The Augustinian scholarship and honors program and the Michaelhouse scholarships both provide four-year awards.
Two new scholarships provide significant support to incoming Westmont students
each year. The Augustinian Scholarship and Honors Program, funded by a generous,
anonymous donor, provides at least $35,000 annually ($140,000 total for four years) to 30 incoming first-year students. These scholars also participate in the Augustinian Honors Program.
The first class of Augustinians arrived in fall 2016. Westmont invites the top recipients of the President’s Scholarship (they must apply by November 15) to a weekend event so faculty and staff members can evaluate them. Finalists receive their awards in February.
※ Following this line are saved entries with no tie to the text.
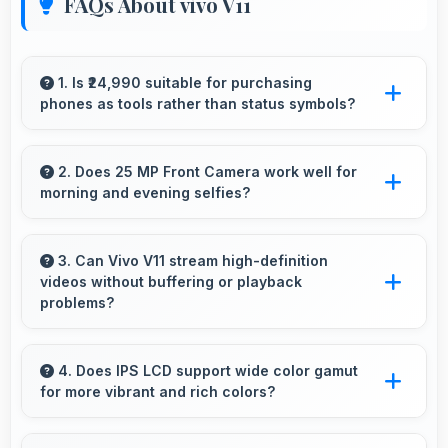
FAQs About vivo V11
1. Is ₹24,990 suitable for purchasing
phones as tools rather than status symbols?
Yes, ₹24,990 treats phones as practical tools
focusing on functionality over prestige or
2. Does 25 MP Front Camera work well for
morning and evening selfies?
status.
Yes, 25 MP Front Camera handles different
times of day producing consistent quality
3. Can Vivo V11 stream high-definition
videos without buffering or playback
throughout.
problems?
Yes, Vivo V11 streams HD videos smoothly with
processors that handle video playback without
4. Does IPS LCD support wide color gamut
for more vibrant and rich colors?
buffering interruptions.
Yes, IPS LCD displays extended color ranges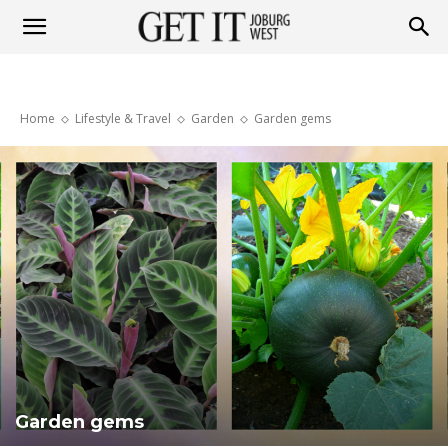
Get
Home
Lifestyle & Travel
Garden
Garden gems
it
Joburg
West
Garden gems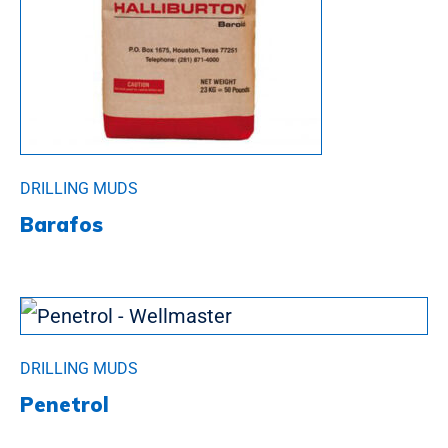
DRILLING MUDS
Barafos
DRILLING MUDS
Penetrol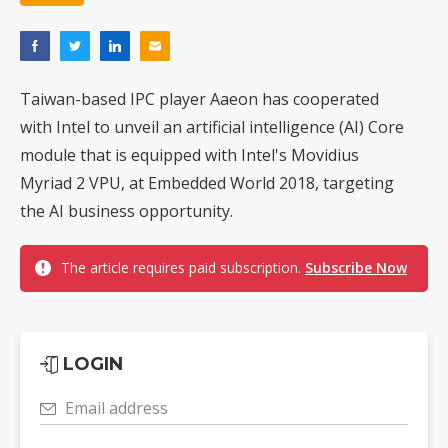
Taiwan-based IPC player Aaeon has cooperated
with Intel to unveil an artificial intelligence (AI) Core
module that is equipped with Intel's Movidius
Myriad 2 VPU, at Embedded World 2018, targeting
the AI business opportunity.
The article requires paid subscription.
Subscribe Now
LOGIN
Email address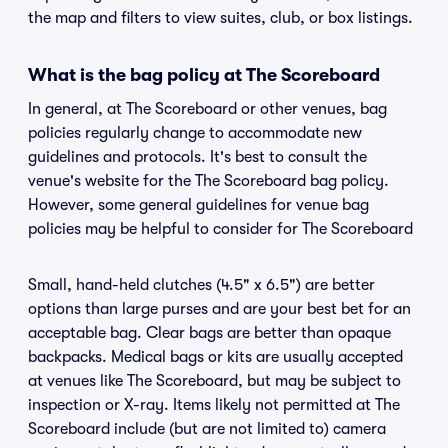
the map and filters to view suites, club, or box listings.
What is the bag policy at The Scoreboard
In general, at The Scoreboard or other venues, bag
policies regularly change to accommodate new
guidelines and protocols. It's best to consult the
venue's website for the The Scoreboard bag policy.
However, some general guidelines for venue bag
policies may be helpful to consider for The Scoreboard
Small, hand-held clutches (4.5" x 6.5") are better
options than large purses and are your best bet for an
acceptable bag. Clear bags are better than opaque
backpacks. Medical bags or kits are usually accepted
at venues like The Scoreboard, but may be subject to
inspection or X-ray. Items likely not permitted at The
Scoreboard include (but are not limited to) camera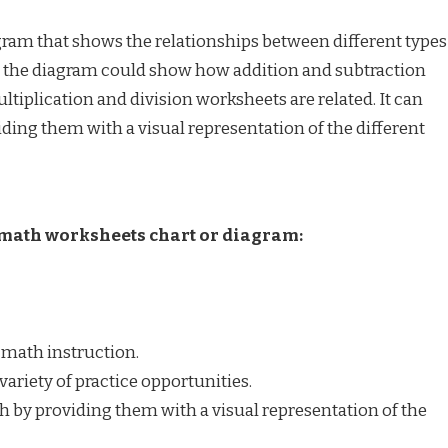
am that shows the relationships between different types
, the diagram could show how addition and subtraction
ltiplication and division worksheets are related. It can
ding them with a visual representation of the different
e math worksheets chart or diagram:
 math instruction.
variety of practice opportunities.
h by providing them with a visual representation of the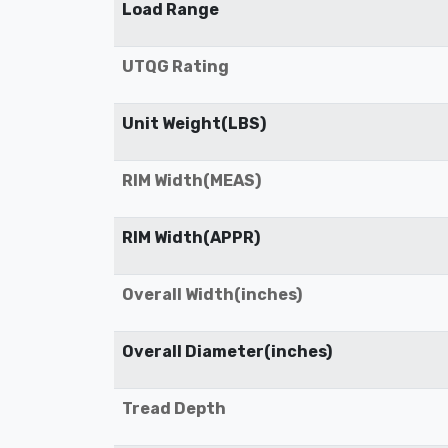
Load Range
UTQG Rating
Unit Weight(LBS)
RIM Width(MEAS)
RIM Width(APPR)
Overall Width(inches)
Overall Diameter(inches)
Tread Depth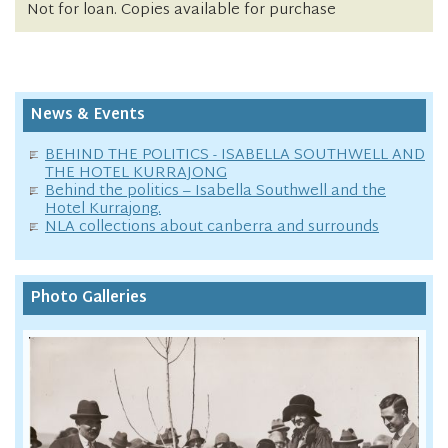
Not for loan. Copies available for purchase
News & Events
BEHIND THE POLITICS - ISABELLA SOUTHWELL AND
THE HOTEL KURRAJONG
Behind the politics – Isabella Southwell and the
Hotel Kurrajong.
NLA collections about canberra and surrounds
Photo Galleries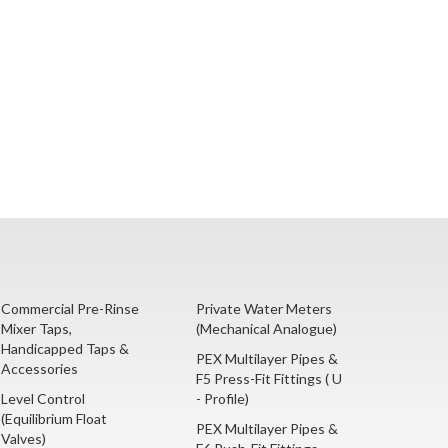
Commercial Pre-Rinse
Private Water Meters
Mixer Taps,
(Mechanical Analogue)
Handicapped Taps &
PEX Multilayer Pipes &
Accessories
F5 Press-Fit Fittings ( U
Level Control
- Profile)
(Equilibrium Float
PEX Multilayer Pipes &
Valves)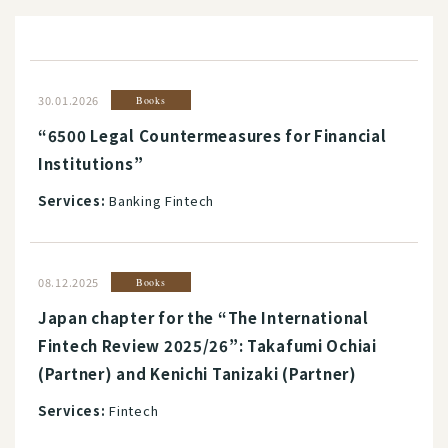
30.01.2026
Books
“6500 Legal Countermeasures for Financial
Institutions”
Services:
Banking Fintech
08.12.2025
Books
Japan chapter for the “The International
Fintech Review 2025/26”: Takafumi Ochiai
(Partner) and Kenichi Tanizaki (Partner)
Services:
Fintech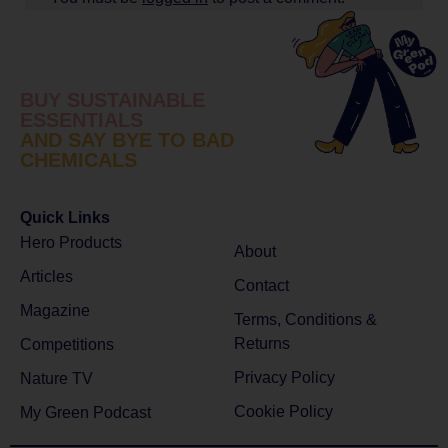
BUY SUSTAINABLE
ESSENTIALS
AND SAY BYE TO BAD
CHEMICALS
Quick Links
Hero Products
About
Articles
Contact
Magazine
Terms, Conditions &
Returns
Competitions
Privacy Policy
Nature TV
Cookie Policy
My Green Podcast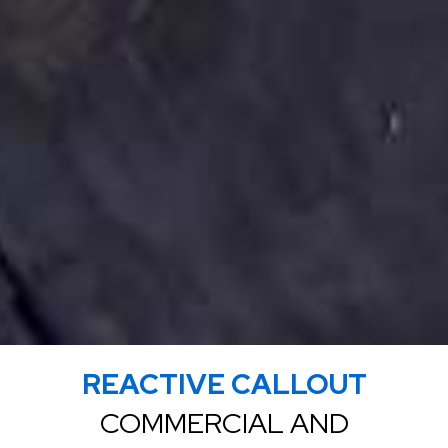
REACTIVE CALLOUT
COMMERCIAL AND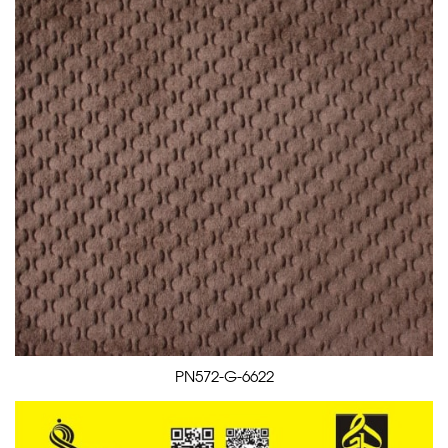
PN572-G-6622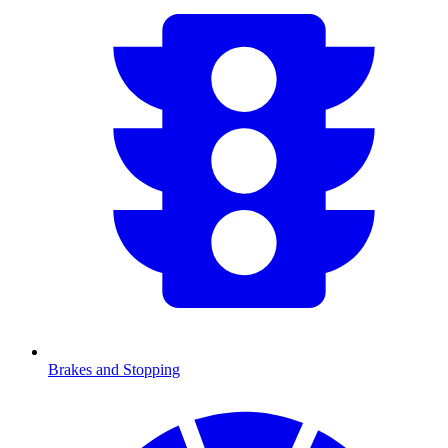
Brakes and Stopping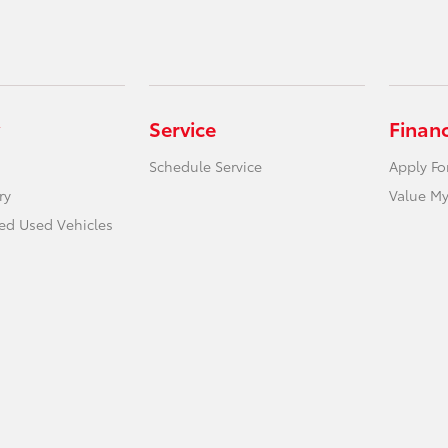
Service
Finan
Schedule Service
Apply Fo
ry
Value My
ied Used Vehicles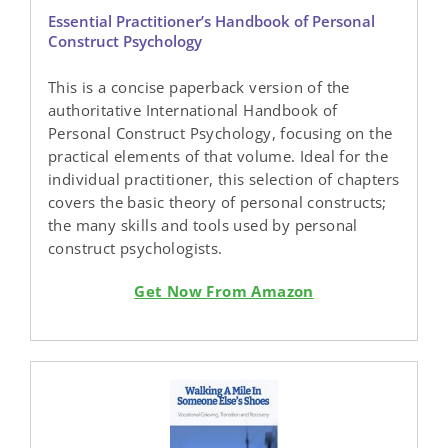
Essential Practitioner’s Handbook of Personal
Construct Psychology
This is a concise paperback version of the
authoritative International Handbook of
Personal Construct Psychology, focusing on the
practical elements of that volume. Ideal for the
individual practitioner, this selection of chapters
covers the basic theory of personal constructs;
the many skills and tools used by personal
construct psychologists.
Get Now From Amazon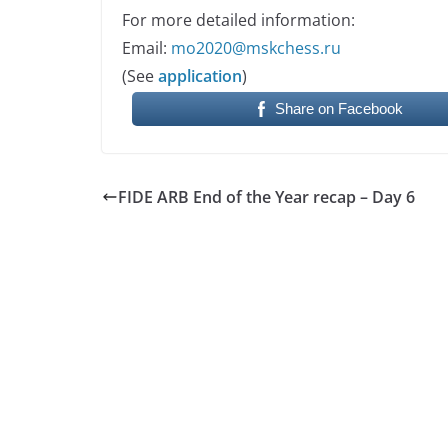
For more detailed information:
Email:
mo2020@mskchess.ru
(See
application
)
Share on Facebook
FIDE ARB End of the Year recap – Day 6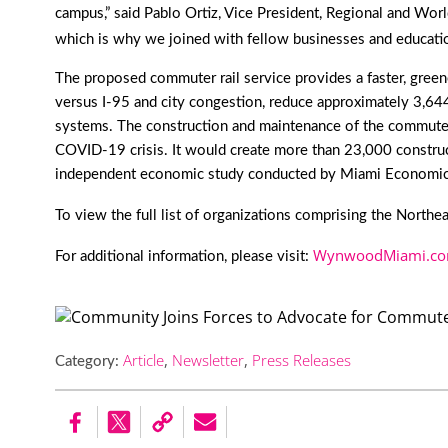
campus,” said Pablo Ortiz, Vice President, Regional and Worl
which is why we joined with fellow businesses and educatio
The proposed commuter rail service provides a faster, greener 
versus I-95 and city congestion, reduce approximately 3,644 m
systems. The construction and maintenance of the commuter
COVID-19 crisis. It would create more than 23,000 construc
independent economic study conducted by Miami Economic
To view the full list of organizations comprising the Northe
WynwoodMiami.com
For additional information, please visit:
Article
,
Newsletter
,
Press Releases
Category: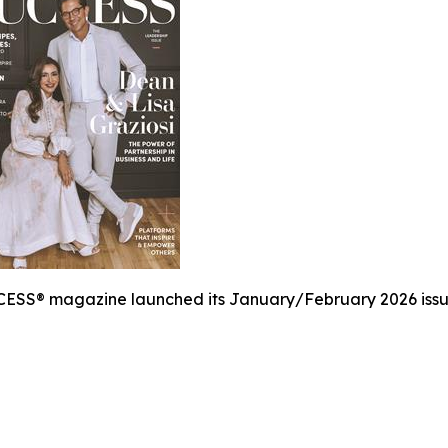
ESS® magazine launched its January/February 2026 issue,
Two key qualities make Augustinian Scholars exceptional: intellectual curiosity and openness to God’s work in their lives. They challenge themselves with rigorous training in every area of human knowledge so they can lead and serve in every sphere of society. In the fifth century, Augustine made the finest defense ever for the enduring presence of thoughtful Christians in society, and Westmont seeks to educate a new generation of Augustinians.
The Augustinian Honors Program blends an engaging seminar with hands on activities as scholars begin to discover their calling in life. Westmont’s caring Christian community encourages their discussions, reflections and actions as they develop into thoughtful, well informed Christians equipped to make a winsome defense of their faith. Leadership training and study abroad enhance their education.
The new Michaelhouse Scholarship provides full-ride awards each year to two black South African students to attend Westmont. The first two graduates from Michaelhouse, a Christian boarding school for boys in KwaZulu-Natal, arrived for the spring 2017 semester. Two
additional Michaelhouse students will enroll each year. A related program will offer full scholarships to graduate school in South Africa for each Michaelhouse Scholar who graduates from Westmont.
An anonymous donor funded the scholarship program, which will create a cohort of eight South Africans on campus. Attending school with members of their own community will help
these students succeed and thrive in college and graduate school.